Administrative and political concern about air pollution gained momentum in 1996, when the Supreme Court ordered the closure of furnaces equipped with moving stack technology. At that time, the suspended particulate matter (SPM) content exceeded 2000 mg/Nm3. Continuous efforts have brought this figure down to triple digits, with demand at less than 250 mg/Nm3 per stack. Even during the peak winter months, SPM currently remains at 750–500 mg/Nm3. However, this progress has never been recognized, notes Tewari.

The solutions exist and are not difficult to implement. Maithel suggests that the focus needs to shift from national or state-level politics to engaging with the Indo-Gangetic belt as a region.

Tewari suggests focusing on standardizing brick sizes. In Great Britain, from where the ubiquitous kiln design was adapted, the size of the bricks is fixed and mandatory. In India, three sizes have been scientifically developed and established, but they are not mandatory. Moving away from solid bricks to hollow bricks would be more environmentally friendly. This would require mechanization, which would reduce job prospects by 90%.

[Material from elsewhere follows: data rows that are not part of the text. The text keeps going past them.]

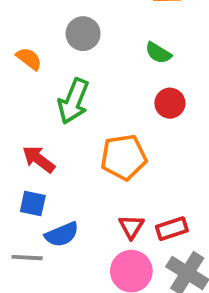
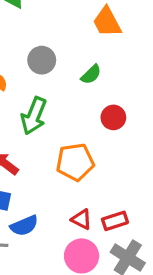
green semicircle: (158, 53) -> (91, 74), moved, turned -75
red triangle: (131, 227) -> (82, 219), turned -35

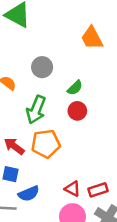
green semicircle: (91, 74) -> (75, 88), moved
red circle: (113, 117) -> (77, 111), moved
orange pentagon: (75, 162) -> (46, 144), moved

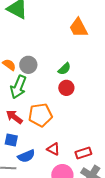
gray circle: (42, 67) -> (28, 65), moved
green arrow: (36, 110) -> (18, 87), moved
red triangle: (72, 189) -> (53, 149), moved

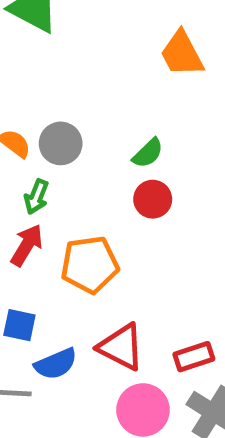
green arrow: (18, 87) -> (36, 197), size x0.6
red arrow: (14, 117) -> (27, 245), moved, turned 84
red triangle: (53, 149) -> (121, 347), size x1.5

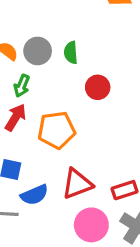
green semicircle: (148, 153) -> (71, 53), moved, turned 130
red triangle: (121, 347) -> (77, 184), turned -48

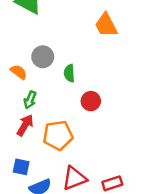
gray circle: (38, 51) -> (43, 57), moved

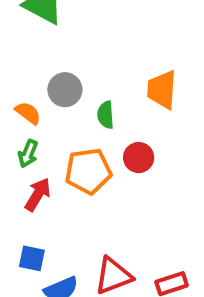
orange trapezoid: (106, 25) -> (162, 90), moved, turned 32
green arrow: (30, 100) -> (28, 154), moved
orange pentagon: (58, 135) -> (88, 171), moved

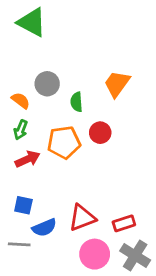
orange trapezoid: (162, 90) -> (117, 84), turned 32
red arrow: (38, 194) -> (28, 159), turned 35

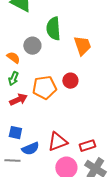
orange trapezoid: (117, 84) -> (82, 46), turned 125
green semicircle: (76, 102) -> (53, 29), moved, size x1.6

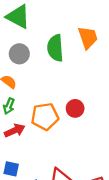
gray circle: (32, 46) -> (19, 54), moved
orange trapezoid: (82, 46) -> (88, 38), moved

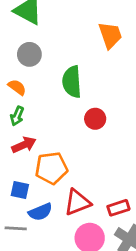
green semicircle: (55, 48) -> (72, 82), moved
orange pentagon: (45, 117) -> (51, 168), moved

To deal with the demographic consequences, Tewari suggests a phased-in, phase-out approach. The disadvantage here is the lack of a single point of contact or nodal ministry to engage with the sector.

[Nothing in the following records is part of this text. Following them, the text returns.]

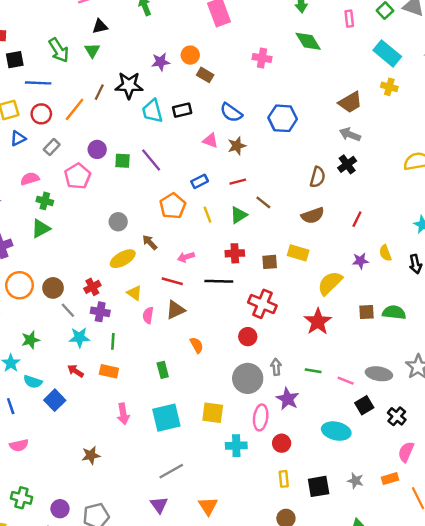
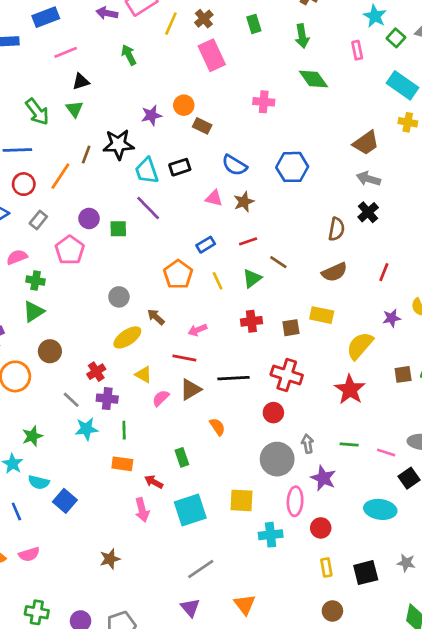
purple line: (151, 160) -> (148, 208), moved
black line: (219, 281) -> (234, 378), moved
brown circle: (53, 288) -> (50, 351), moved
pink semicircle: (148, 315) -> (161, 398), turned 42
red arrow: (75, 371) -> (154, 482), moved

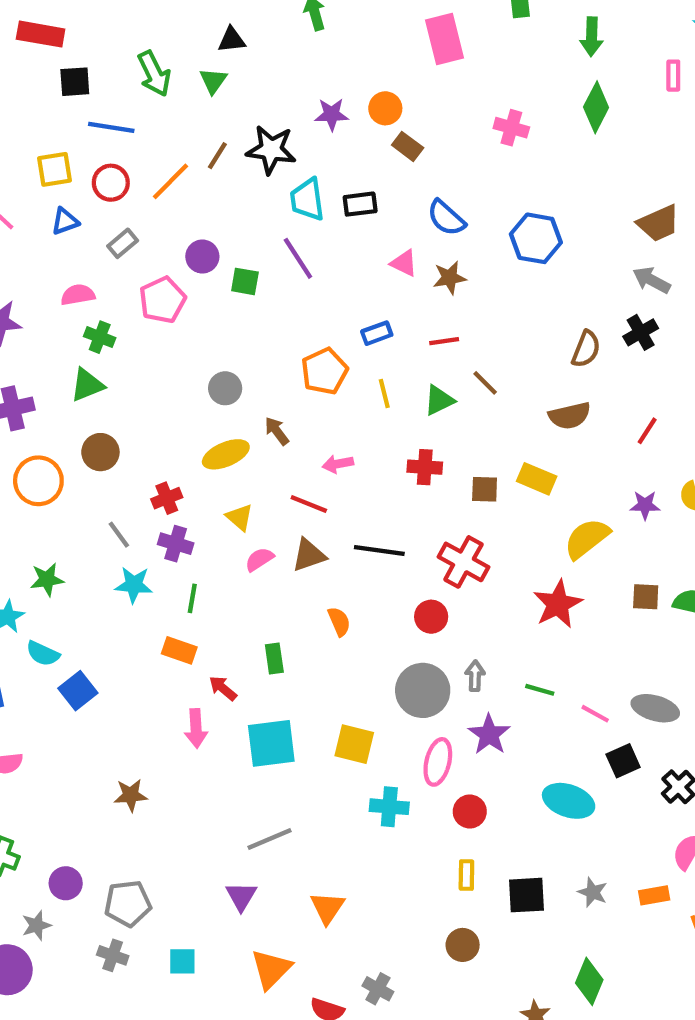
green diamond: (313, 79) -> (596, 107), turned 52

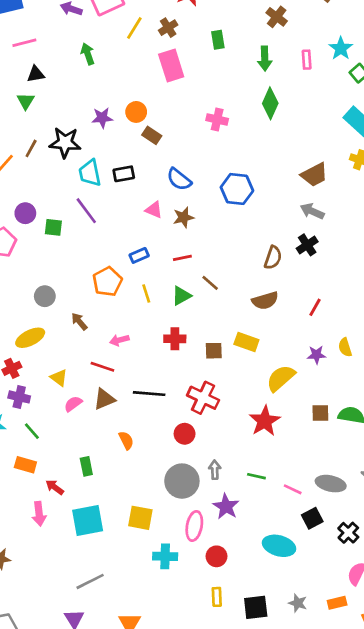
pink rectangle: (673, 76) -> (307, 60), moved
yellow ellipse: (226, 454) -> (30, 338), moved
green line: (192, 598) -> (32, 431), turned -48

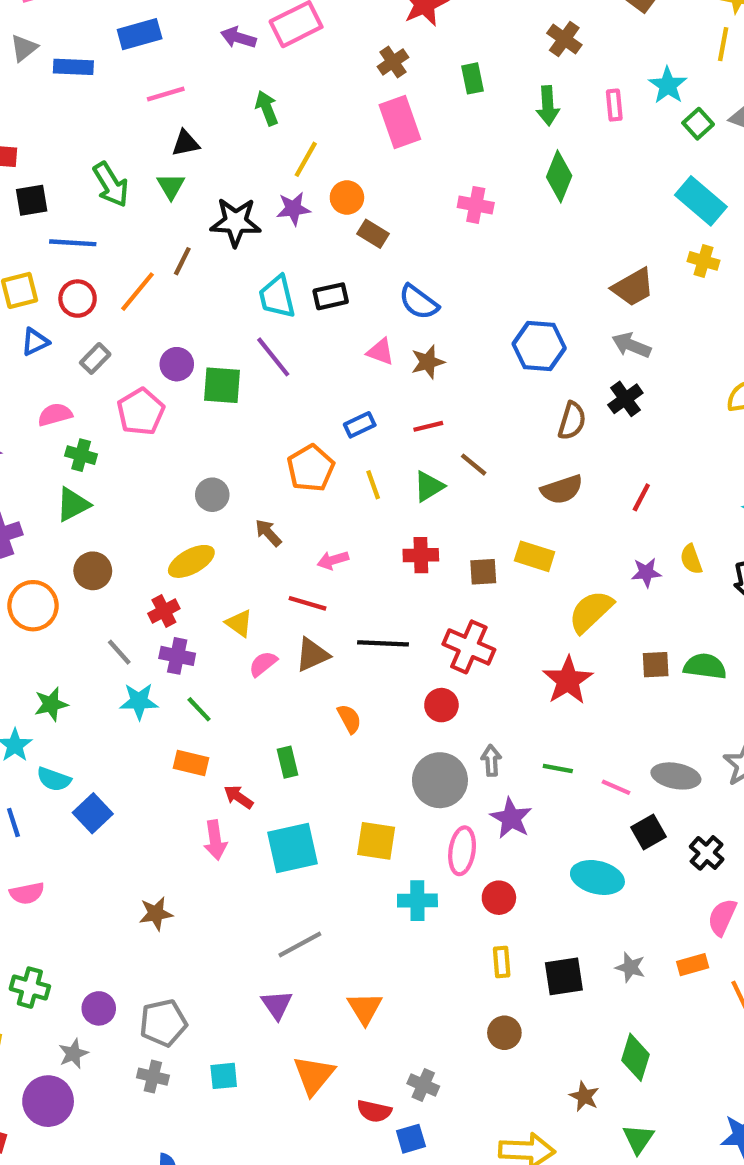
yellow line: (134, 28) -> (306, 159), moved
black star: (65, 143) -> (236, 222), moved
blue hexagon: (237, 189) -> (539, 346), moved
green square: (53, 227) -> (222, 385), size x1.4

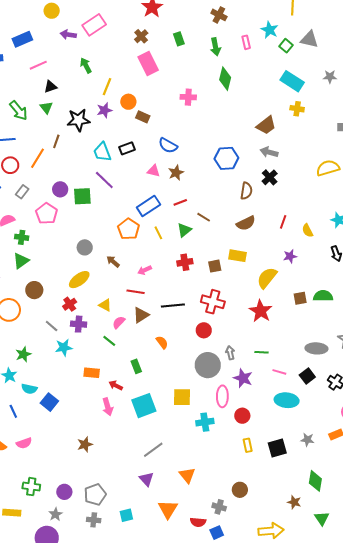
blue rectangle: (360, 425) -> (148, 206), size x1.6
yellow semicircle: (691, 559) -> (308, 230), moved
green line: (199, 709) -> (109, 341), moved
pink line: (616, 787) -> (279, 372), moved
brown circle: (504, 1033) -> (240, 490), moved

On December 15 last year, an advertisement in the newspaper led to a settlement of the decades-long confrontation between brick manufacturers and the Ministry of the Environment. All units must migrate to zigzag technology by 2025. This marks a transition from colonial-era technology to an industry contributing not only to a healthier national balance sheet, but hopefully also to the spirit of the Constitution, in particular Article 23.